Authors: Jonothan Cullinane
Tags: #Literature & Fiction, #Contemporary Fiction
“We’re ready now, sir,” said the voice.
“Excellent,” said Holland. “Count me down.”
He waited for the pips to finish and began speaking.
“Good evening, everyone,” he began, reading slowly, his voice rising and falling. “I have not previously approached the task of making a broadcast to the people of New Zealand with a greater sense of responsibility, or with a deeper sense of public duty, than I do at this very moment. When I took the oath of my office I swore on my honour that I should do my duty to my country and to the
people who put me where I am. Tonight, I honour my pledge to my King and my country, and difficult though the task may be, I feel that my colleagues and I have the backing and goodwill of the people to whom I address myself.”

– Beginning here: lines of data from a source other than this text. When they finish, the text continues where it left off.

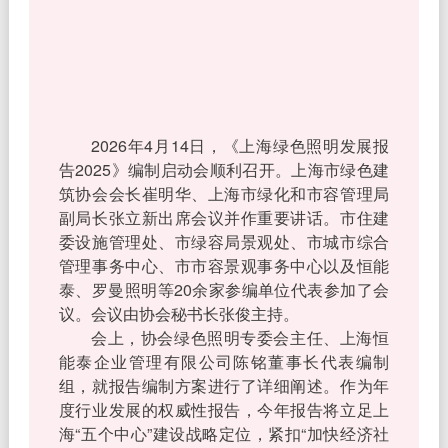
2026年4月14日，《上海绿色照明发展报
告2025》编制启动会顺利召开。上海市绿色建
筑协会会长崔明华、上海市绿化和市容管理局
副局长张立新出席会议并作重要讲话。市住建
委设施管理处、市绿容局景观处、市城市综合
管理事务中心、市市容景观事务中心以及恒能
泰、罗曼照明等20余家参编单位代表参加了会
议。会议由协会秘书长张俊主持。
会上，协会绿色照明专委会主任、上海恒
能泰企业管理有限公司陈铭董事长代表编制
组，就报告编制方案进行了详细阐述。作为年
度行业发展的权威性报告，今年报告将立足上
海“五个中心”建设战略定位，紧扣“加快经济社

He turned a page. “The industrial crisis in which New Zealand has been gripped has taken a dramatic and grave turn. A very determined and dramatic effort has been made to overthrow orderly government by force.”
Oh this is good, he thought. This is rousing stuff.
Through connections Caitlin was offered a position on the
Birmingham Post.
It wasn’t the
Manchester Guardian,
but it was getting there. She stood with a cluster of family and friends as all around her excited passengers walked awkwardly up the wooden gangway to the
Rangitata,
bound for London. Cranes swung bales of wool into the
Rangitata’s
hold. Soldiers and sailors, shirts off, loaded wool, butter and frozen mutton onto pallets. Caitlin kissed her mother and shook her father’s hand. He took an envelope from his inside pocket and gave it to her, ignoring her protestations.
She picked up an overnight case, adjusted her scarf, looked around for Molloy one last time, and saw him, leaning against the wall of a cargo shed.
She dropped her bag and ran to him.
“I don’t want to go,” she said.
“It’s where you belong,” he said. “The big wide world.”
Her eyes filled with tears. “You’re just saying that to make me leave.”
“I’m saying it because it’s true,” he said, passing her a handkerchief. “If that boat leaves and you’re not on it, you’ll always regret it.”
“I thought you didn’t go to the pictures,” she said, blowing her nose.
“The USO had a projector at our embarkation camp in Venice,” he said. “And two flicks. A John Wayne and that one. There was nothing else to do.”
“Italy,” said Caitlin. “Of course.”
The
Rangitata
’s foghorn blew. A tugboat’s propeller churned the water. A cheer went up from the crowd on the wharf, followed by a ragged chorus of “Now is the Hour”.
Eyes glistening, she turned and walked up the gangway. At the top she found room and leaned over the rail. She blew him a passionate kiss.
He reached up and caught it in mid-air, closed his fist and brought it in, thumb facing out, hand angled towards his cheek, the salute of the Left Opposition.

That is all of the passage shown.